Tentu saja hal ini selain melanggar
dan menciderai kode etik pers, juga mencedarai hakikat Pers pada dasarnya yaitu
keindependensian atau keterlepasan media dari berbagai tekanan dan intervensi
dalam keberimbangan sebuah berita. Namun dalam hal ini, hal itu tidaklah
terjadi hingga muncul beberapa masalah yang tidak diinginkan. Seperti kerugian
nama baik seseorang misalnya akibat nilai sebuah pemberitaan. Tentu media mainstream sudah bisa mengntisipasi hal
hal ini, hal hal yang tidak diinginkan tidak terjadi. Seperti Jawapos yang
mempunyai tim ombudsman khusus dalam
hal hal yang tak diinginkan Ombudsman berfungsi untuk menjembatani antara
redaksi dan pihak pihak yang bermasalah dengan pemberitaan.
Ditambah dalam perjalanan
mengahadapi masalah yang demikian biasanya media media yang belum memiiki tim
khusus yang menjembatani antara redaksi dan pihak pihak yang bermasalah lebih
memilih dewan pers untuk menjembatani mereka.

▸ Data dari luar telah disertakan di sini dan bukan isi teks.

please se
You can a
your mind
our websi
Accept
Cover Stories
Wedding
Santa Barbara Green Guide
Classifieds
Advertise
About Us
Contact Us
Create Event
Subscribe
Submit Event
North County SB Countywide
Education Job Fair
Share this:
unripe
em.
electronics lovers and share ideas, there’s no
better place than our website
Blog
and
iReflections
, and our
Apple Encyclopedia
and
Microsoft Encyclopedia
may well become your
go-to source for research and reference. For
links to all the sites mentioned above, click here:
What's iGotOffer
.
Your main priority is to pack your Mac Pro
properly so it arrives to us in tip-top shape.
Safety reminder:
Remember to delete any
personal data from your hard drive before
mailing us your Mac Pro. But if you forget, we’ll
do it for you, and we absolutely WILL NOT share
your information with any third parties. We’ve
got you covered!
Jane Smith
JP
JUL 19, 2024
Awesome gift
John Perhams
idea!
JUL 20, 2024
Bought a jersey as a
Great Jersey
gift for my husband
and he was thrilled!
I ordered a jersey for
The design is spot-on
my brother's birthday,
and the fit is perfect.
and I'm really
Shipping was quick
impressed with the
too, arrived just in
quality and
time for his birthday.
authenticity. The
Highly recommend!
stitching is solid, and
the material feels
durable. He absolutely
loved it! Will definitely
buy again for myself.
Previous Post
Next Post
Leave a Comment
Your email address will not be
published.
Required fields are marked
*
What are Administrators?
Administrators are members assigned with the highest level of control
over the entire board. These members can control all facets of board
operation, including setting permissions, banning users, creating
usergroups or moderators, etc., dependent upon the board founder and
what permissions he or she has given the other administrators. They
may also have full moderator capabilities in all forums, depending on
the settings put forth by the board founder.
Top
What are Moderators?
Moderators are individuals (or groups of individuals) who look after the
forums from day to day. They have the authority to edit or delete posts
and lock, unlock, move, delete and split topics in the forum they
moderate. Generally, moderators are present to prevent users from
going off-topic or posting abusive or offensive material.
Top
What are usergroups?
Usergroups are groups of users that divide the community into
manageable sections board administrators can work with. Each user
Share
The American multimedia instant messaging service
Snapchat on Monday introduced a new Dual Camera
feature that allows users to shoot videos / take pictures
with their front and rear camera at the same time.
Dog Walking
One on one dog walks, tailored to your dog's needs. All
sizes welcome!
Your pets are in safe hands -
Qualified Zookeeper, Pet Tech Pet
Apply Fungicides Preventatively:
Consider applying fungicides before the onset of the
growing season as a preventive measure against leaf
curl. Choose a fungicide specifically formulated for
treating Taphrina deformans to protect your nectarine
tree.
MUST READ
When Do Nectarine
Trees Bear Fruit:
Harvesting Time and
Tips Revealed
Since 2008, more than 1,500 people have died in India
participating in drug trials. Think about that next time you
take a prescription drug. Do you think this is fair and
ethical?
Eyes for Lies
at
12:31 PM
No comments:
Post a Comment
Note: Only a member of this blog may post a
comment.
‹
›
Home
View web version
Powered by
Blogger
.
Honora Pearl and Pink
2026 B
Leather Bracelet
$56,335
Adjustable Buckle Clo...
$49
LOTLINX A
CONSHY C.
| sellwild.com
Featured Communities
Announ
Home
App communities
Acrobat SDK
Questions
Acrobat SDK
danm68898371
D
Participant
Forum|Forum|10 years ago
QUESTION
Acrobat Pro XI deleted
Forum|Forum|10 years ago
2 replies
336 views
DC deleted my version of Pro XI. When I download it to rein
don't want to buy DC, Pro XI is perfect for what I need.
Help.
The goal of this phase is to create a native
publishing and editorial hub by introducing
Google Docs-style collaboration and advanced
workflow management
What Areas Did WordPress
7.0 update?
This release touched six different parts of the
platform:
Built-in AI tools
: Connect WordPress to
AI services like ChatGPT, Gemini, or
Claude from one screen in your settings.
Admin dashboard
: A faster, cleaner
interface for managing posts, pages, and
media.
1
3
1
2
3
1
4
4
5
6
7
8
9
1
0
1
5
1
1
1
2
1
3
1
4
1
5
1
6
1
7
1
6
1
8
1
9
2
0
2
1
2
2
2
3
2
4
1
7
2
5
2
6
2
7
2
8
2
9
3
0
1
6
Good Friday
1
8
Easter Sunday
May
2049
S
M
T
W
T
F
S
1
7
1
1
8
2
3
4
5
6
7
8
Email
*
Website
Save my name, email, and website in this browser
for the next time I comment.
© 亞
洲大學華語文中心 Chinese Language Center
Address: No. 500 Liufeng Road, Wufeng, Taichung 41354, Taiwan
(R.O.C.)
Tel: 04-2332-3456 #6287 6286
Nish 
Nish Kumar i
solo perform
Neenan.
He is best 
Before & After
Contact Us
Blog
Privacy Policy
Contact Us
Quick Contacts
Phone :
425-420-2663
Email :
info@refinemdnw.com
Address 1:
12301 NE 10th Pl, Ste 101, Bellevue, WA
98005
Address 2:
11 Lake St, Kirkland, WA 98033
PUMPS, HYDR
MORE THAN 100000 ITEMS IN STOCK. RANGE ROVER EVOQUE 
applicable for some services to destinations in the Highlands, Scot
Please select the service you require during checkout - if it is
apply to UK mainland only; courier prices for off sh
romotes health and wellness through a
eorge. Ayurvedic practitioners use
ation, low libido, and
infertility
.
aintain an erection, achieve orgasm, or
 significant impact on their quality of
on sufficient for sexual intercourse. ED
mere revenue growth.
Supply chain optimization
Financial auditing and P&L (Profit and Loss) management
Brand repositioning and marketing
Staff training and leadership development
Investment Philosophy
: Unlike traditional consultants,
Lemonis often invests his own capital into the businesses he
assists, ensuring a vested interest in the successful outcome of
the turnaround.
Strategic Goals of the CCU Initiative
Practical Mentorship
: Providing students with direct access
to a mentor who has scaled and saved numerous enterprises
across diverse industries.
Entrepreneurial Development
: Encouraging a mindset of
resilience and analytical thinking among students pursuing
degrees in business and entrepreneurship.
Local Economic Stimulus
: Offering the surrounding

Dewan pers bergaung namanya
ketika akhir akhir ini bisa memediasai konflik yang melibatkan media.
Namun
ini hanyalah mekanisme dari sudut pandang mediasi saja, jika di meja hijaukan
hal ini bisa saja terjadi, dan di pengadilan tinggal menunggu keputusan dari
majelis hakim saja untuk menentukan siapa yang bersalah atau tidak. Dalam
sejarah banyak kasus media yang dimejahijaukan, yang cukup fenomenal adalah
Kasus Majalah Times vis a vis mantan
presiden Soeharto. Dalam hal ini, Soeharto tidak terima dengan pemberitaan
Majalah Times tentang harta kekayaan beliau di berbagai negara, dengan berbagai
pertimbangan, tim kuasa hukum majalah Times yang digawangi Todung Mulya lubis
bisa mengalahkan Presiden Soeharto di pengadilan Negeri Jakarta.